A Arábia Saudita é acusada de modificar o texto oficial de negociação da COP29, conferência do clima da ONU (Organização das Nações Unidas) que acontece em Baku, no Azerbaijão, segundo o jornal britânico The Guardian.
Um delegado da Arábia Saudita é acusado de ter feito alterações diretas em um documento oficial de negociação da cúpula, de acordo com reportagem publicada neste sábado (23).
Os documentos são geralmente compartilhados entre os países em formato PDF não editável, para que os envolvidos apenas leiam as versões e possam discutir posteriormente mudanças. Para a Arábia Saudita, teria havido tratamento diferente, com acesso para edição liberado pela presidência da COP29, que está a cargo da diplomacia do Azerbaijão.
“Esse tipo de comportamento de uma presidência coloca toda esta COP em risco”, disse, ao Guardian, Catherine Abreu, diretora do International Climate Politics Hub.
“Dar a uma parte acesso para editar esses documentos, e uma parte conhecida por seu objetivo de reverter o acordo global histórico feito no ano passado para a transição dos combustíveis fósseis para energia renovável e eficiência energética, sugere uma preocupante falta de independência e objetividade, e claramente contraria tanto o espírito quanto as regras deste processo”, afirmou também.
Procuradas pelo Guardian, a presidência da COP29, a Convenção-Quadro das Nações Unidas sobre Mudança do Clima (UNFCCC, na sigla em inglês) e a delegação saudita não comentaram.

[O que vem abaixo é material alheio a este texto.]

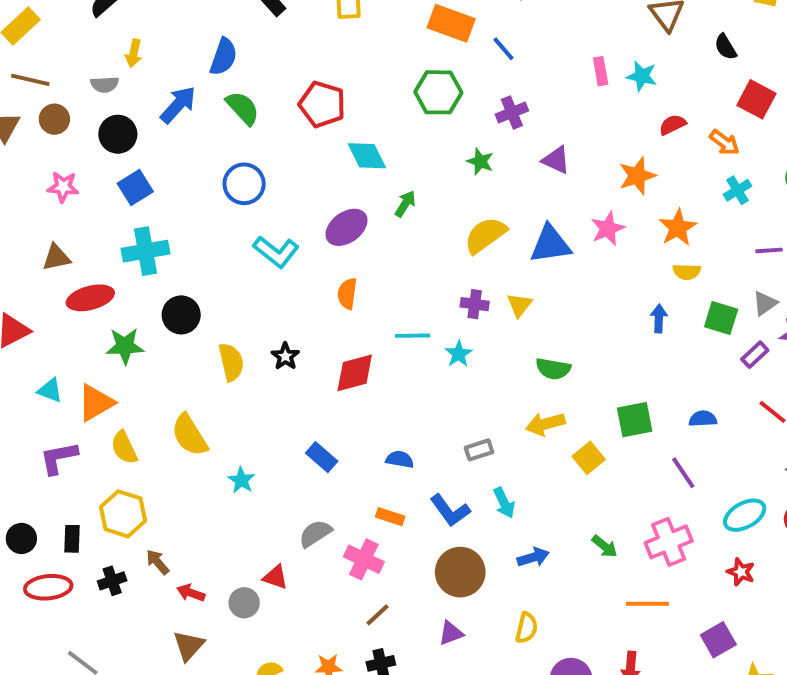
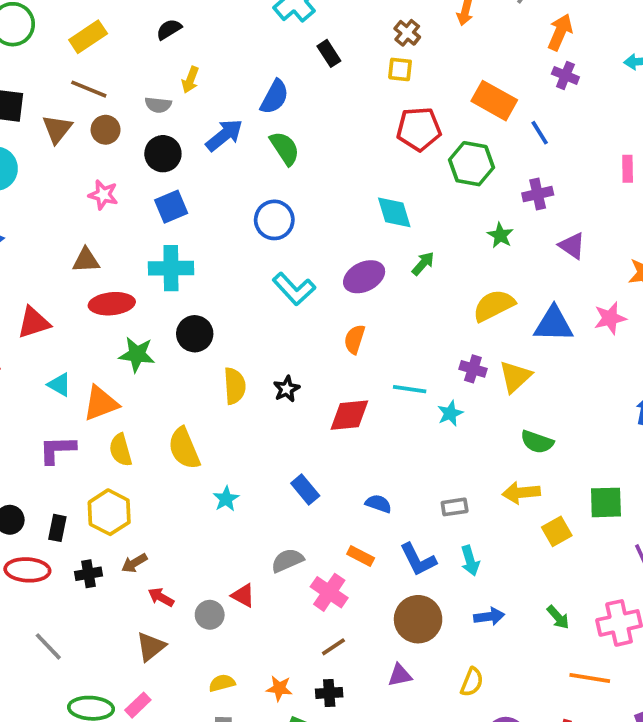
red pentagon: (322, 104) -> (419, 129), moved, turned -30
yellow triangle: (519, 305) -> (515, 377), size x1.4
brown arrow: (158, 562) -> (134, 563), turned -90

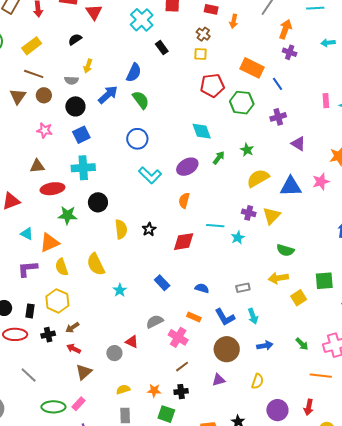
green star: (500, 235) -> (247, 150), moved
red arrow: (161, 597) -> (74, 349), moved

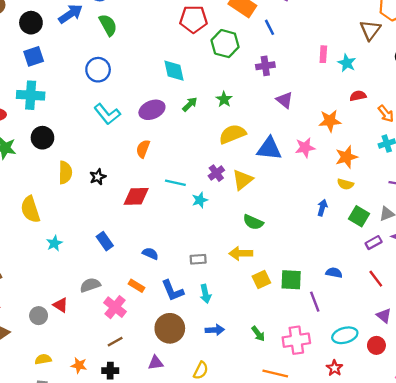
purple cross: (249, 213) -> (216, 173), turned 32
green square: (324, 281) -> (291, 280), moved

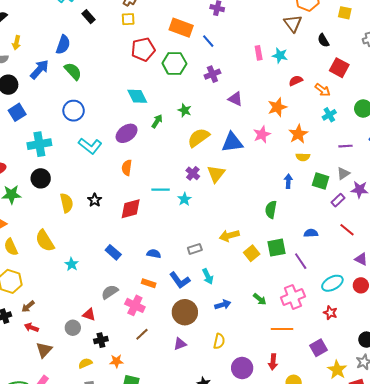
cyan cross: (31, 95) -> (39, 144), moved
green semicircle: (253, 222) -> (271, 210), moved, turned 90
black cross: (110, 371) -> (101, 340), moved

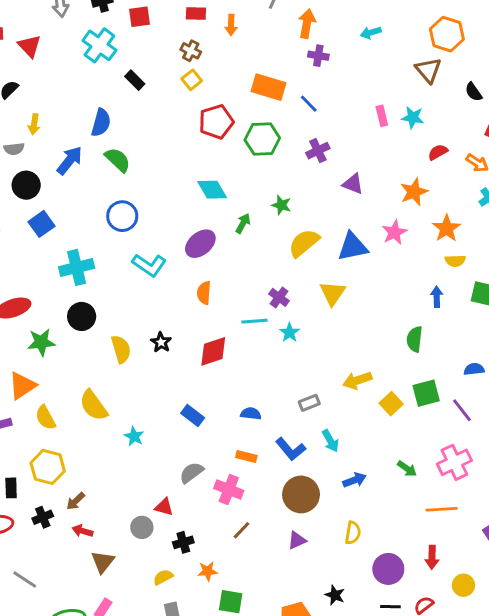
yellow square: (128, 19) -> (192, 80), turned -32
purple cross: (193, 173) -> (279, 297), moved

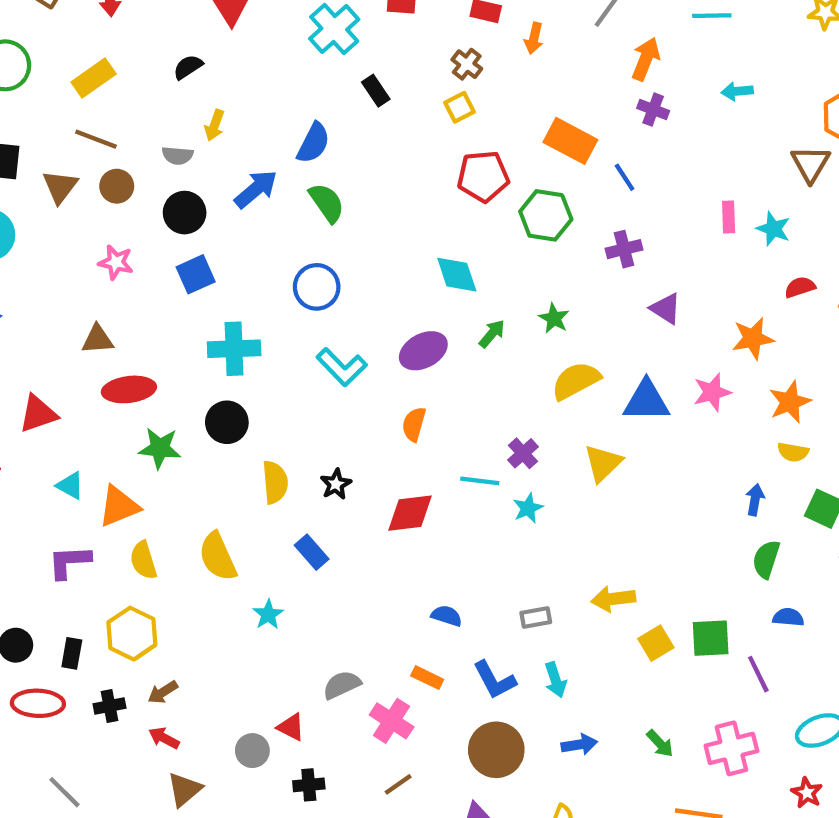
green semicircle: (415, 339) -> (766, 559), moved
blue rectangle: (193, 415) -> (312, 552), moved

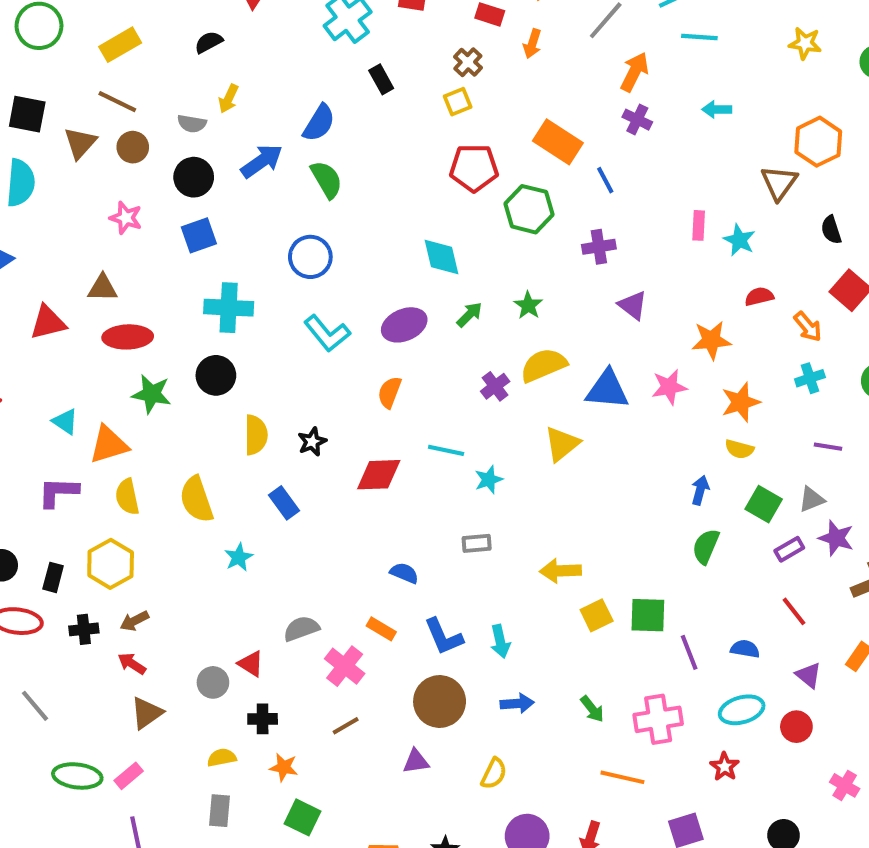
red triangle: (38, 414) -> (48, 322), moved
purple cross: (523, 453) -> (495, 386), moved
gray rectangle: (536, 617) -> (477, 543), moved
blue semicircle: (788, 617) -> (745, 649), moved

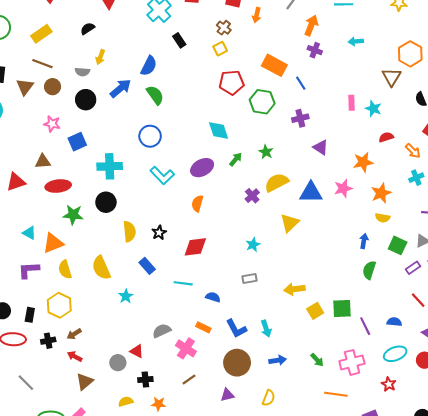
blue square: (199, 235) -> (77, 142), moved
cyan line: (446, 450) -> (183, 283), moved

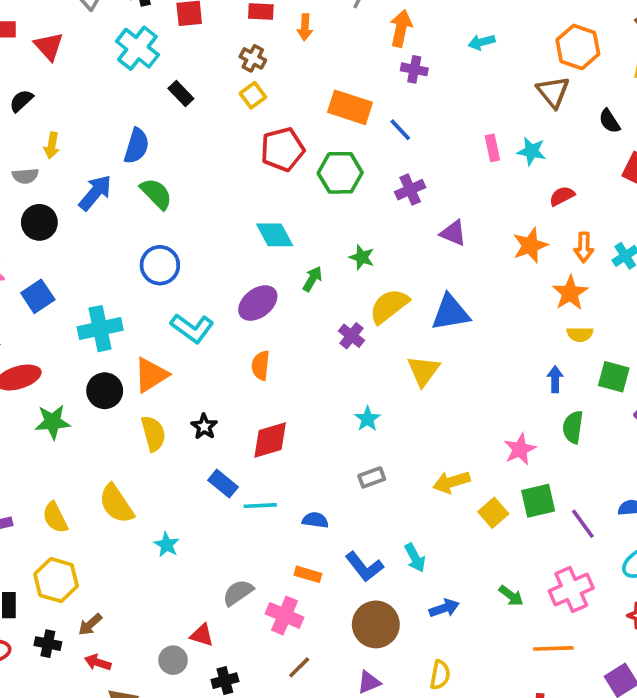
orange arrow: (413, 151) -> (584, 247), moved, turned 56
pink star: (343, 188) -> (520, 449), moved
orange triangle: (53, 243) -> (151, 375), moved
blue rectangle: (147, 266) -> (223, 484), moved
black cross: (48, 341) -> (48, 644), turned 32

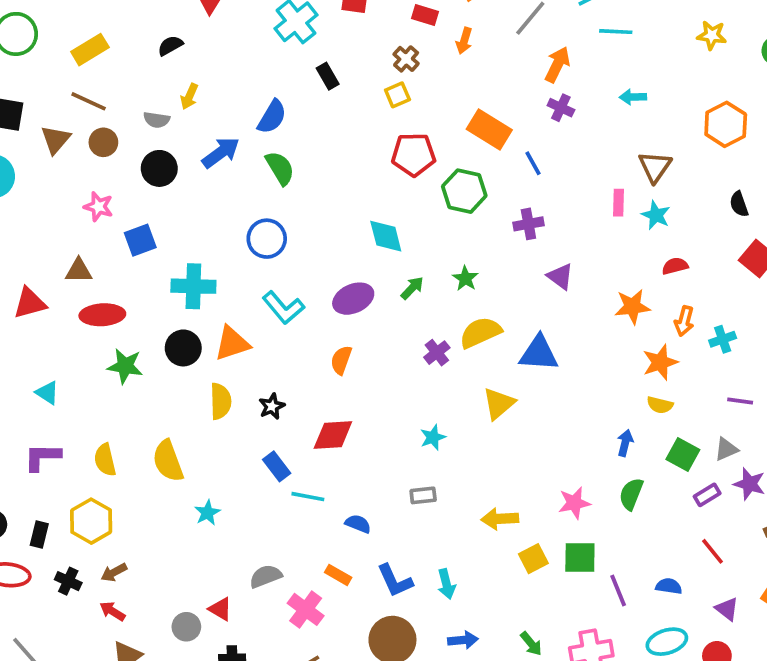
brown triangle: (553, 92) -> (655, 167), moved

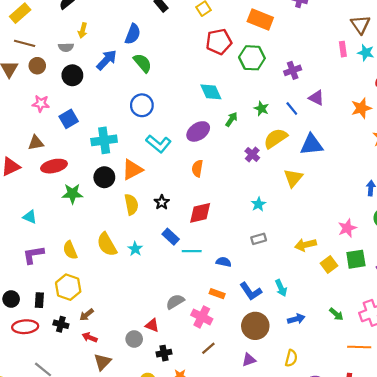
blue line: (533, 163) -> (292, 108), moved
cyan star: (207, 513) -> (135, 249), moved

A conclusão da COP29 está atrasada. A cúpula, que deveria ter terminado na sexta (22), conseguiu abrir a plenária final apenas na noite deste sábado em Baku (tarde no Brasil). A sessão durou cerca de uma hora e meia e foi pausada. Há expectativa de que seja retomada nas próximas horas.
O desfecho depende de um acordo entre os países para o principal tema desta edição, o financiamento climático. Os países em desenvolvimento pedem US$ 1,3 trilhão por ano para o financiamento climático, enquanto a proposta apresentada na sexta (22) entregaria US$ 250 bilhões anuais até 2035.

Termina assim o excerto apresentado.